Perrem K, Rayner J, Voss T, Sturzbecher H, Jackson P, Braithwaite A
Division of Cell Biology, John Curtin School of Medical Research, Australian National University, Canberra, ACT, Australia.
Oncogene. 1995 Oct 5;11(7):1299-307.
There is now much evidence to suggest that the p53 tumour suppressor protein functions to monitor the integrity of the genome. When DNA damage is detected, p53 suppresses cell growth to allow repair or directs the cell into apoptosis. The mechanism of action of p53 is as yet unclear but recent evidence has accumulated to suggest that p53 might act by regulating gene expression. Consistent with this model, p53 can both activate and repress a number of viral and cellular promoters. p53 has also been shown to bind to the CCAAT-binding Factor and TATA-binding protein (TBP), and there is direct evidence that p53 represses in vitro transcription by preventing TBP from binding DNA. We now provide evidence that p53 can repress transcription from the SV40 promoter by disrupting DNA/protein complexes involving transcription factor Sp1.

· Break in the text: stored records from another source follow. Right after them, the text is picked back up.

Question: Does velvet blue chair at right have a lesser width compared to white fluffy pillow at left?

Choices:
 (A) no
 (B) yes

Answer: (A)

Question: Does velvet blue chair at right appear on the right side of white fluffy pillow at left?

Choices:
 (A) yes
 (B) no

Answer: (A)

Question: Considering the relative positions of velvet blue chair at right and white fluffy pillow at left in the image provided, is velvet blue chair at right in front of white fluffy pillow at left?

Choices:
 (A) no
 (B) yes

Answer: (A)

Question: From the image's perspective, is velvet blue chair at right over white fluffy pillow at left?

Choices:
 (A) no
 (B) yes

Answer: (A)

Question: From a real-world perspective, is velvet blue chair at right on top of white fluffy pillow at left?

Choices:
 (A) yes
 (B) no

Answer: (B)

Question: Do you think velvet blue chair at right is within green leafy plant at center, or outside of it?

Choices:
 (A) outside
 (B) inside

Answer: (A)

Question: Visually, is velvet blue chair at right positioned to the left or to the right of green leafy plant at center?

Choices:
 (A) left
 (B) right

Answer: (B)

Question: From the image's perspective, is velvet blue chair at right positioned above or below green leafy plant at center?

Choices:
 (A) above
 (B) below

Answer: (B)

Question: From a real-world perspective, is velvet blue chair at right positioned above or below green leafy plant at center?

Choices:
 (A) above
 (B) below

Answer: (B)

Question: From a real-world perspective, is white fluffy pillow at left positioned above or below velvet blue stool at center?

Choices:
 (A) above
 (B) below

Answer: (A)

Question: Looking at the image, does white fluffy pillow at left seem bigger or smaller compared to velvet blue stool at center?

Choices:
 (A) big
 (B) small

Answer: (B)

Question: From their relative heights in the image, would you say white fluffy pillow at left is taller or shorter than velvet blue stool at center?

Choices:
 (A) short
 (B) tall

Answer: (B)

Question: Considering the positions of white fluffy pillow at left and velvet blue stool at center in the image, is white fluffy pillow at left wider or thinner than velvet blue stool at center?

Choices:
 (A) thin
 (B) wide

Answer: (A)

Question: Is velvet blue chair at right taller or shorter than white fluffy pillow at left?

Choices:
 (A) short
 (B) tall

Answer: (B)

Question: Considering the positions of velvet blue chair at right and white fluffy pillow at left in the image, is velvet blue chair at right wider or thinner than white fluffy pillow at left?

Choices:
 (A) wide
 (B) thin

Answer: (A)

现在有很多证据表明,p53肿瘤抑制蛋白的功能是监测基因组的完整性。当检测到DNA损伤时,p53会抑制细胞生长以进行修复,或引导细胞凋亡。p53的作用机制尚不清楚,但最近积累的证据表明,p53可能通过调节基因表达发挥作用。与该模型一致,p53既能激活也能抑制许多病毒和细胞启动子。p53还被证明能与CCAAT结合因子和TATA结合蛋白(TBP)结合,并且有直接证据表明p53通过阻止TBP与DNA结合来抑制体外转录。我们现在提供证据表明,p53可通过破坏涉及转录因子Sp1的DNA/蛋白质复合物来抑制SV40启动子的转录。